Chief Morning Star plays a predominant role in Kuri’s book, which spans the 19th and 20th centuries. Another key figure is Morning Star’s great-grandson, Ted Rising Sun, a decorated hero of the Korean War who overcame his own struggles with poverty and alcoholism and went on to fight in Washington, D.C. for better education for all American Indian tribes.

Both Morning Star and Ted Rising Sun believed the only way their people would survive was to be educated. In the early 1880s, American Indians were taken from their families and forced into boarding schools to sever the ties with the life they knew.

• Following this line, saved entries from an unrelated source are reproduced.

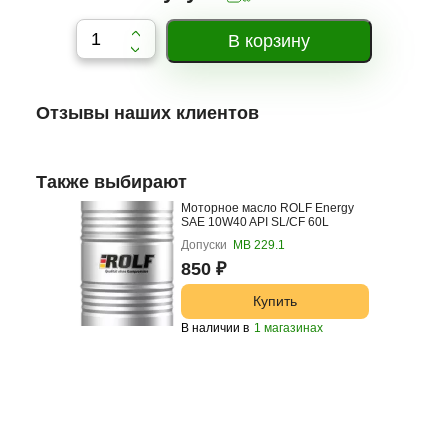
Дальневосточный 3а
1 шт
Кубинская 82к3
3 шт
Отзывы наших клиентов
Также выбирают
Моторное масло ROLF Energy
SAE 10W40 API SL/CF 60L
Допуски
МВ 229.1
850 ₽
Купить
В наличии в
1 магазинах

“I would describe it as a holocaust on the culture,” Kuri said. “They were not allowed to speak in their native tongue or wear their native clothes. They were not allowed to see their parents for long periods of time. If they spoke in their native tongue, they were severely punished.”

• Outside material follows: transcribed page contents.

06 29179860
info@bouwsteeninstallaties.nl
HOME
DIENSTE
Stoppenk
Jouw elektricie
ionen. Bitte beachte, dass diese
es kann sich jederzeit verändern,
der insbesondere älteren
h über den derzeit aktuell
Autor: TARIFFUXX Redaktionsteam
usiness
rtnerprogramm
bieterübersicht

It was not until 1935 that American Indians were given citizenship and the right to vote. “It is quite painful,” Kuri said. “The writing of American history around the American Indian is quite shameful. The American Indian saw many treaties broken. Whatever was on their land was taken away from them.”

Kuri said life for the American Indians is still not easy. “Unemployment on reservations is up to 70 percent,” he said. “In order to get any benefits, they must live on the reservation. They are so limited and, if they do find ways to use their land to make money, they become criticized.”

Although Kuri’s book is fiction, he says it is based on a history that needs to be told. Doreen Pond, a member of the Northern Cheyenne and former member of the Tribal Council, called Kuri’s story “a tribute to our ancestors, our cultural traditions, and our spiritual beliefs … A very authentic telling of our history.”

“When you look at conditions and you meet with tribal elders and tribal politicians, your eyes begin to open,” he said. “They gave up a way of life that traced back ten thousand years and we’re still fed a lot of misinformation.”

Kuri is scheduled to meet with Malibu readers at a book signing this Thursday evening, Oct. 28, at 7 pm in Diesel, A Bookstore in the Cross Creek Shopping Center. He will also be at the Village Bookstore in the Palisades at 2 p.m. on Sat., Oct. 30.